Я помню формы, звуки, запахъ… О! и запахъ!
Амбары темные, огромные кули,
Подвалы подъ-поломъ, въ грудяхъ земли,
Со сходами, припрятанными въ трапахъ,
Картинки въ рамочкахъ на выцвѣтшей стѣнѣ,
Старинныя скамьи и прочныя конторки,
Сквозь пыльное окно какой то свѣтъ незоркій,
Лежащій безъ тѣней въ лѣнивой тишинѣ,
И запахъ надо всѣмъ, — нежалящіе когти
Вонзающій въ мечты, въ желанья, въ рѣчь, во все!
Быть можетъ, выросшій въ веревкахъ или дегтѣ,
Иль вползшій, какъ змѣя, въ безлюдное жилье,
Но царствующій здѣсь надъ всѣмъ житейскимъ складомъ,
Проникшій все насквозь, держащій все въ себѣ!

[54]

О, позабытый міръ! и я дышалъ тѣмъ ядомъ,
И я причастенъ былъ твоей судьбѣ!

Я помню: за окномъ, за дверью съ хриплымъ блокомъ,
Былъ плоскій и глухой, всегда нечистый дворъ.
Стѣной и вывѣской кончался кругозоръ
(Порой закатъ блестѣлъ на куполѣ далекомъ).
И этотъ старый дворъ всегда былъ пустъ и тихъ,
Какъ заводь сорная, вся въ камышахъ и тинѣ…
Мелькнетъ монахиня… Купецъ въ поддевкѣ синей…
Поспѣшно пробѣгутъ два юркихъ половыхъ…
И снова душный сонъ всѣхъ звуковъ, красокъ, линій.
Еще порой въѣзжалъ телѣгъ тяжелый рядъ,
Съ самоувѣреннымъ и безпощаднымъ скрипомъ.
И дюжимъ лошадямъ, и безобразнымъ кипамъ,
И громкимъ окрикамъ самъ дворъ казался радъ.
Шумѣли молодцы, стуча вскрывались люки,
Мелькали руки, пахло кумачемъ…
Но проходилъ тотъ часъ, вновь умирали звуки,
Дворъ застывалъ во снѣ, привычномъ и нѣмомъ…
А подъ вечеръ опять мелькали половые,
Лѣниво унося порожніе судки…
Но поздно… Главы гаснутъ золотыя.
Углы — пріютъ тѣней — темны и глубоки.
Уже давно вся жизнь влачится неисправнѣй,
Мигаютъ лампы, пахнетъ керосинъ…
И скоро вынесутъ на волю, къ окнамъ, ставни,
И пропоетъ замокъ, и домъ заснетъ — одинъ.

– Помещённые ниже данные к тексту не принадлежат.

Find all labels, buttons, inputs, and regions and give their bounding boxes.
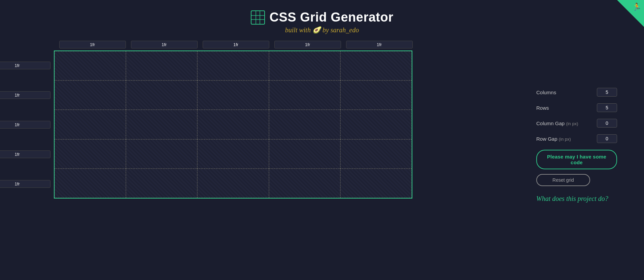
columns-input[interactable] xyxy=(597,88,617,97)
page-title: CSS Grid Generator xyxy=(270,10,394,25)
col-label-input-1[interactable] xyxy=(59,41,126,48)
grid-cell-5-3[interactable] xyxy=(197,169,269,198)
grid-cell-1-2[interactable] xyxy=(126,51,197,80)
col-labels-row xyxy=(57,41,415,48)
columns-row: Columns xyxy=(536,88,617,97)
grid-cell-3-5[interactable] xyxy=(340,110,412,139)
rows-input[interactable] xyxy=(597,103,617,112)
grid-cell-2-1[interactable] xyxy=(55,80,126,110)
grid-cell-1-5[interactable] xyxy=(340,51,412,80)
grid-section xyxy=(27,41,516,199)
col-label-wrapper-4 xyxy=(272,41,343,48)
header: CSS Grid Generator built with 🥑 by sarah… xyxy=(0,0,644,41)
reset-grid-button[interactable]: Reset grid xyxy=(536,174,590,186)
row-label-input-2[interactable] xyxy=(0,91,50,99)
grid-cell-4-2[interactable] xyxy=(126,139,197,169)
col-label-wrapper-3 xyxy=(200,41,272,48)
grid-icon xyxy=(251,10,265,25)
grid-cell-1-4[interactable] xyxy=(269,51,340,80)
rows-row: Rows xyxy=(536,103,617,112)
grid-cell-3-4[interactable] xyxy=(269,110,340,139)
rows-label: Rows xyxy=(536,105,549,111)
column-gap-label: Column Gap (in px) xyxy=(536,120,578,126)
column-gap-row: Column Gap (in px) xyxy=(536,119,617,128)
grid-cell-5-5[interactable] xyxy=(340,169,412,198)
grid-cell-2-5[interactable] xyxy=(340,80,412,110)
grid-cell-5-1[interactable] xyxy=(55,169,126,198)
grid-cell-4-4[interactable] xyxy=(269,139,340,169)
column-gap-unit: (in px) xyxy=(566,121,578,126)
grid-cell-5-2[interactable] xyxy=(126,169,197,198)
row-gap-row: Row Gap (in px) xyxy=(536,134,617,143)
grid-cell-4-1[interactable] xyxy=(55,139,126,169)
row-label-input-3[interactable] xyxy=(0,121,50,129)
row-labels-col xyxy=(27,50,50,199)
grid-cell-2-3[interactable] xyxy=(197,80,269,110)
grid-cell-4-5[interactable] xyxy=(340,139,412,169)
grid-cell-5-4[interactable] xyxy=(269,169,340,198)
header-subtitle: built with 🥑 by sarah_edo xyxy=(0,26,644,34)
column-gap-input[interactable] xyxy=(597,119,617,128)
grid-cell-3-1[interactable] xyxy=(55,110,126,139)
col-label-input-4[interactable] xyxy=(274,41,341,48)
corner-icon: 🏃 xyxy=(632,3,641,11)
row-gap-label: Row Gap (in px) xyxy=(536,136,571,142)
col-label-input-3[interactable] xyxy=(203,41,269,48)
controls-panel: Columns Rows Column Gap (in px) Row Gap … xyxy=(536,88,617,203)
what-does-label: What does this project do? xyxy=(536,195,617,203)
grid-cell-2-4[interactable] xyxy=(269,80,340,110)
grid-cell-1-3[interactable] xyxy=(197,51,269,80)
grid-cell-2-2[interactable] xyxy=(126,80,197,110)
grid-with-row-labels xyxy=(27,50,412,199)
get-code-button[interactable]: Please may I have some code xyxy=(536,150,617,169)
grid-cell-1-1[interactable] xyxy=(55,51,126,80)
columns-label: Columns xyxy=(536,90,556,95)
svg-rect-0 xyxy=(251,11,265,24)
grid-cell-4-3[interactable] xyxy=(197,139,269,169)
main-area: Columns Rows Column Gap (in px) Row Gap … xyxy=(0,41,644,203)
row-label-input-5[interactable] xyxy=(0,180,50,188)
css-grid xyxy=(54,50,412,199)
col-label-input-5[interactable] xyxy=(346,41,413,48)
grid-cell-3-3[interactable] xyxy=(197,110,269,139)
col-label-input-2[interactable] xyxy=(131,41,198,48)
col-label-wrapper-1 xyxy=(57,41,128,48)
col-label-wrapper-2 xyxy=(128,41,200,48)
row-label-input-1[interactable] xyxy=(0,62,50,69)
col-label-wrapper-5 xyxy=(343,41,415,48)
row-label-input-4[interactable] xyxy=(0,150,50,158)
grid-cell-3-2[interactable] xyxy=(126,110,197,139)
row-gap-unit: (in px) xyxy=(559,137,571,142)
row-gap-input[interactable] xyxy=(597,134,617,143)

Я помню этотъ міръ. И самъ я въ этомъ мірѣ
Когда то былъ какъ свой, сливался съ нимъ въ одно.
Я мальчикомъ глядѣлъ въ то пыльное окно,
У сумрачныхъ вѣсовъ игралъ въ большія гири,
И лазилъ по мѣшкамъ въ сараяхъ, гдѣ темно.
Мечтанья дѣтскія въ тѣ дни уже свѣтлѣли:
Мнѣ снились: — рощи пальмъ, безвѣстный океанъ,
И тайны полюсовъ, и бездны подземелій,
И дерзкіе пути междупланетныхъ странъ.

[55]

Но дряхлый ветхій міръ на всѣ мои химеры
Улыбкой отвѣчалъ, какъ ласковый старикъ.
И тихо надо мной — ребенкомъ — никъ
Громадный, неподвижный, сѣрый.
И что-то было въ немъ роднымъ и близкимъ мнѣ.
Онъ глухо мнѣ шепталъ и понималъ его я…
И смѣшивалось все какъ въ смутномъ снѣ:
Мечта о неземномъ и сладкій миръ покоя…
..................

Недавно я прошелъ знакомымъ переулкомъ
И не узналъ завѣтныхъ мѣстъ совсѣмъ.
Тотъ, мнѣ знакомый міръ, былъ тусклъ и нѣмъ, —
Теперь сверкало все, гремѣло гуломъ гулкимъ!
Воздвиглись зданія изъ стали и стекла,
Дворцы огромные, гдѣ вольно бродятъ взоры…
Разрыты навсегда таинственныя норы,
Безстрастный свѣтъ вошелъ туда, гдѣ жалась мгла
И лица новыя, и говоръ чуждъ… Все ново!
Какъ сказка смѣлая — воспоминанья лѣтъ!
Нѣтъ даже и во мнѣ тогдашняго былого,
Напрасно я въ душѣ ищу желанный слѣдъ…
Въ душѣ все новое, какъ въ городѣ торговли,
И мысли, и мечты, и чаянья, и страхъ.
Я мальчикомъ мечталъ о будущихъ годахъ:
И вотъ они пришли… Ну, что же? Я таковъ ли,
Какимъ желалъ я быть? Добылъ ли я вѣнецъ?
Иль эти зданія, всѣ изъ стекла и стали,
Возставшія въ душѣ, какъ призрачный дворецъ,
Всѣ утоленные восторги и печали,
Все это новое — напрасно взяло верхъ
Надъ міромъ тѣмъ, что мнѣ — столѣтья завѣщали,
Который былъ моимъ, который я отвергъ!

Москва, 1903.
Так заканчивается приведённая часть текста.